The government is plotting to clamp down on “NIMBYism” in the more affluent areas of the country, in its latest stratagem to build more homes.
Ahead of new rules designed to force councils to increase their housing targets (due to be published in the next three weeks), Communities Secretary Sajid Javid has said that there needs to be “a much more frank, open discussion with local residents and communities” about housebuilding – noting that areas “where housing is particularly unaffordable” will have to accept that more homes need to be built nearby.
The government has also proposed a renewed drive to build more A-roads and bypasses to ease traffic congestion in regional towns and villages. These invariably involve upsetting a lot of local property owners on and around new routes.
There are various reasons that more affluent areas of the country have tended to be less built-upon than others, ranging from the most cynical – that it’s all a plot to protect Tory-voting heartlands – to the more practical – that these communities tend to have more finely-tuned campaigning groups – to the bigger picture; that there’s a correlation between higher property values and higher proportions of more-protected local environment (i.e. AONBs or listed buildings).

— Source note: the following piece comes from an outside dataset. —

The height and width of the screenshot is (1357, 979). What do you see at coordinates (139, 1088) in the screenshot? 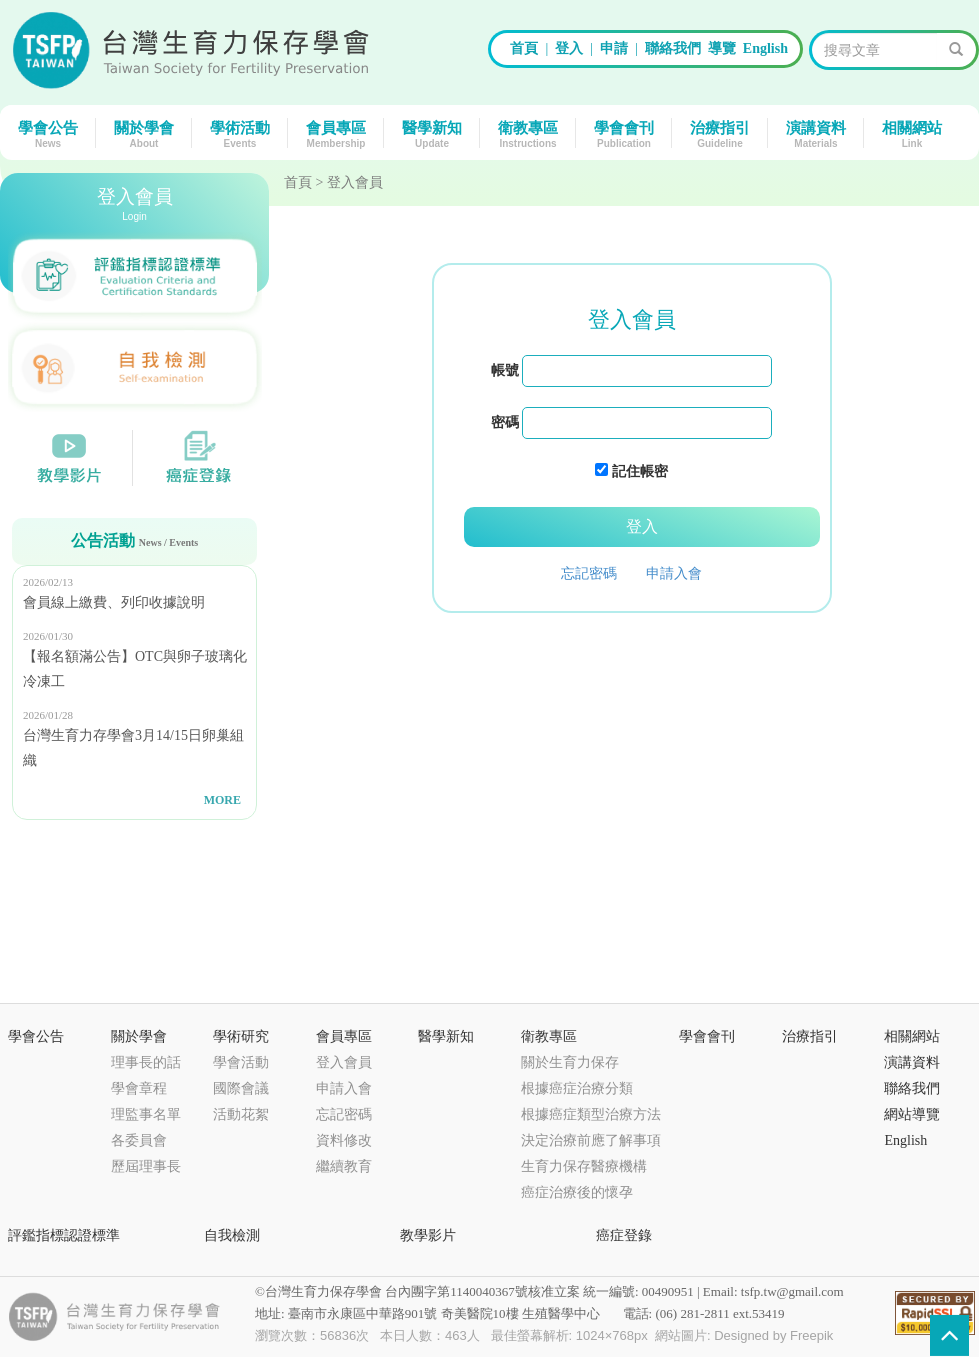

“Nothing is more corrosive to trust than the idea that some areas are being treated better than others,” Javid told council leaders at the Local Government Association’s annual conference. “Where housing is particularly unaffordable, local leaders need to take a long, hard, honest look to see if they are planning for the right number of homes.”
The new guidance for councils’ housing targets is likely to up the ante on what new-builds should be delivered and where, with assessments every five years to update Local Plans.